Media Credit: Andrew Burton
Sara Tracy, a graduate student in chemical engineering, works with a distillation column in Gleeson Hall on Tuesday.

Women make up eight percent of the overall engineering workforce in the United States. That's 113,100 women employed compared to the 1.06 million men who occupy the field, said the National Science Foundation.

"There aren't too many role models for girls in the engineering field," said Ellen Momson, director of Women and Minorities in Engineering Program.

Nationwide, women make up 18 percent of undergraduate students in engineering colleges. In contrast, in 1979 the enrollment rate was 12 percent according to the National Science Foundation. These numbers do not exclusively include women who graduate with an engineering degree.

The numbers of women participating in engineering have increased over the past three decades, but only by six percent.

"I remember my experience as an engineering student in the late 1970s. I was one of the first women to go through University of British Columbia's mechanical engineering program," said Katharine Hunter-Zaworski, director of the National Center for Accessible Transportation. "It was like a boys' club."

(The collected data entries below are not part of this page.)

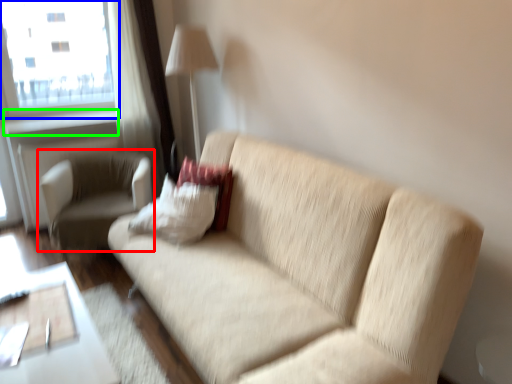 Question: Which is nearer to the chair (highlighted by a red box)? window (highlighted by a blue box) or window sill (highlighted by a green box).

Choices:
 (A) window
 (B) window sill

Answer: (B) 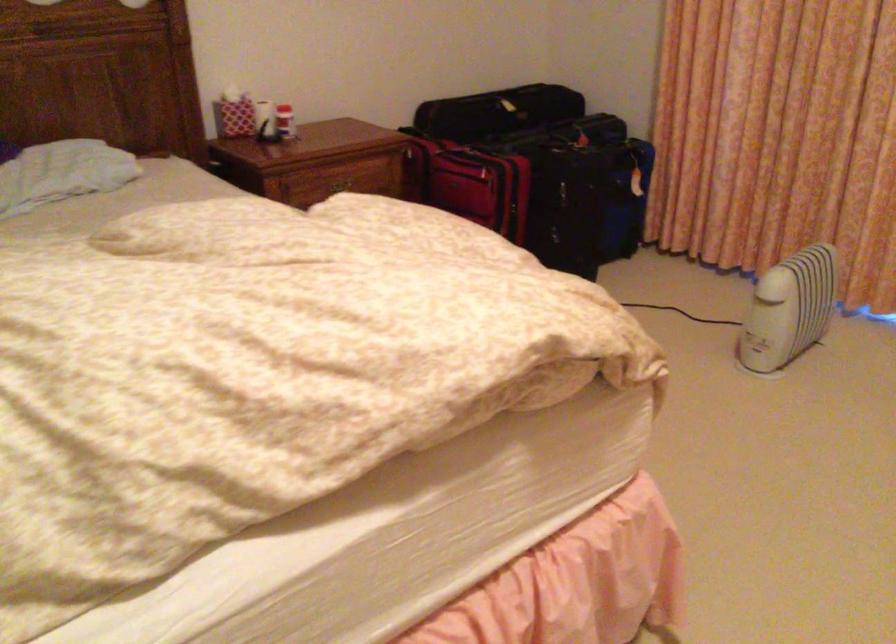 Find where to pull the wooden drawer handle. Please return your answer as a coordinate pair (x, y).

(338, 185) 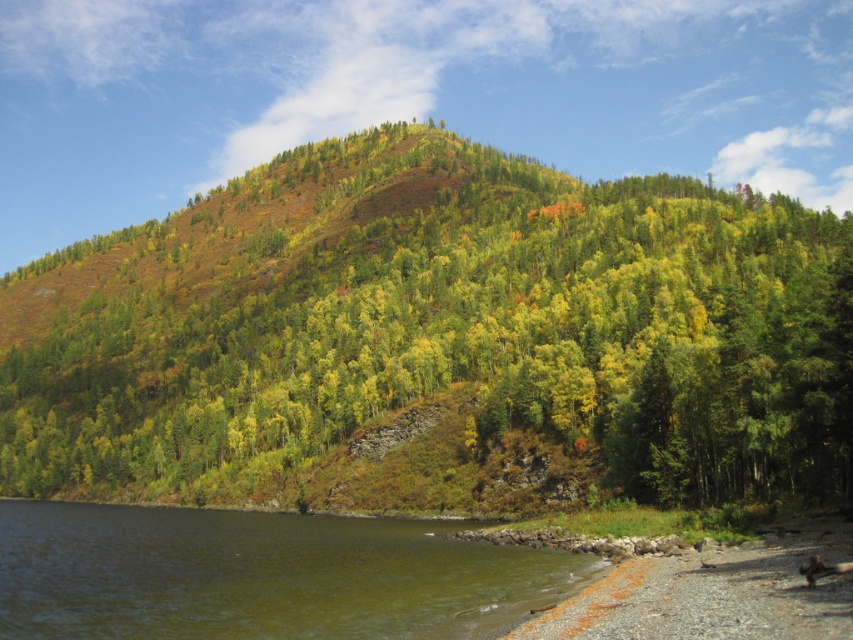 Describe the element at coordinates (436, 339) in the screenshot. I see `green leafy trees at center` at that location.

Between point (793, 337) and point (512, 604), which one is positioned in front?

Point (512, 604)

Image resolution: width=853 pixels, height=640 pixels. In order to click on green leafy trees at center in this screenshot , I will do `click(436, 339)`.

What are the coordinates of `green leafy trees at center` in the screenshot? It's located at (436, 339). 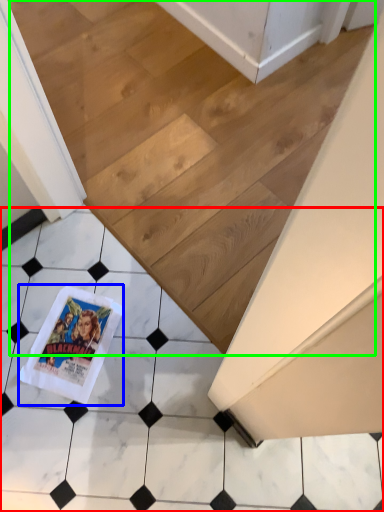 Question: Estimate the real-world distances between objects in this image. Which object is farther from tile (highlighted by a red box), comic book (highlighted by a blue box) or stairwell (highlighted by a green box)?

Choices:
 (A) comic book
 (B) stairwell

Answer: (B) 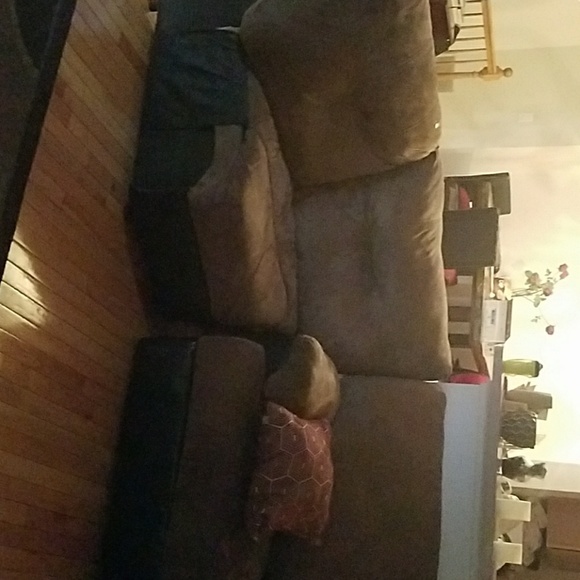 You are a GUI agent. You are given a task and a screenshot of the screen. Output one action in this format:
    pyautogui.click(x=<x>, y=<y>)
    Task: Click on the couch
    
    Given the screenshot: What is the action you would take?
    pyautogui.click(x=172, y=430), pyautogui.click(x=182, y=134) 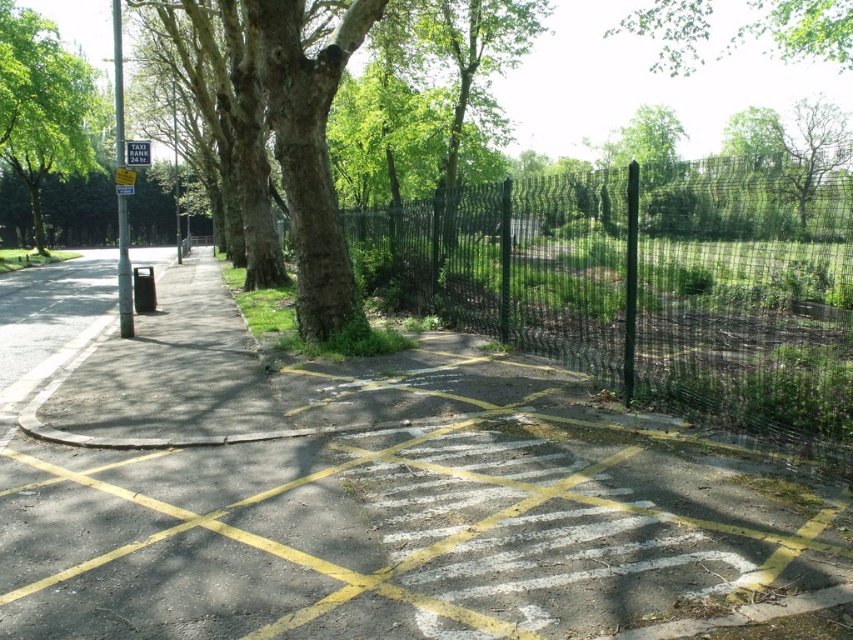 Question: Which point is closer to the camera taking this photo?

Choices:
 (A) (784, 195)
 (B) (525, 600)
 (C) (143, 154)
 (D) (619, 26)

Answer: (B)

Question: Considering the relative positions of yellow painted lines at center and green wire mesh fence at center in the image provided, where is yellow painted lines at center located with respect to green wire mesh fence at center?

Choices:
 (A) above
 (B) below

Answer: (B)

Question: Is the position of green leafy tree at upper center less distant than that of metallic rectangular sign at upper left?

Choices:
 (A) yes
 (B) no

Answer: (B)

Question: Does yellow painted lines at center come in front of metallic rectangular sign at upper left?

Choices:
 (A) no
 (B) yes

Answer: (B)

Question: Which point is closer to the camera taking this photo?

Choices:
 (A) (540, 371)
 (B) (49, 118)

Answer: (A)

Question: Among these objects, which one is farthest from the camera?

Choices:
 (A) metallic rectangular sign at upper left
 (B) green wire mesh fence at center
 (C) green leafy tree at upper center
 (D) green rough bark tree at upper left

Answer: (C) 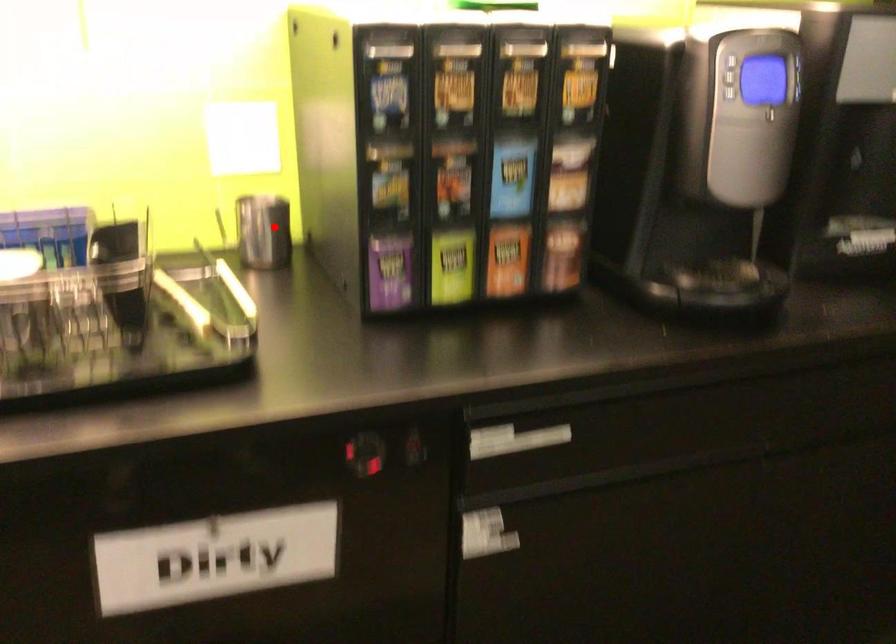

"The classroom environment was not the most comfortable one. Most of the male professors and students were not respectful," Hunter-Zaworski said.

"I think that now, especially this campus, has focused more on retention and recruitment," Hunter-Zaworski said.

Engineering is a broad field and OSU's College of Engineering includes eight departments.

"We have close to 40 percent of students in the biological and ecological, and chemical engineering departments that are women," Momson said. "Our entering freshman class this fall term was also 40 percent larger in the number of women enrolled."

"We've seen that environmental, biological, and chemical disciplines have always attracted more women than physical or mechanical fields," said Christine Kelly, associate professor in OSU's Chemical Engineering department.

"I don't know if I'd call it a trend but I think women are drawn to the biological and chemical disciplines because they are viewed as people professions," Momson said. "Women may feel like they can make a bigger difference in our society through medicine or environmental research."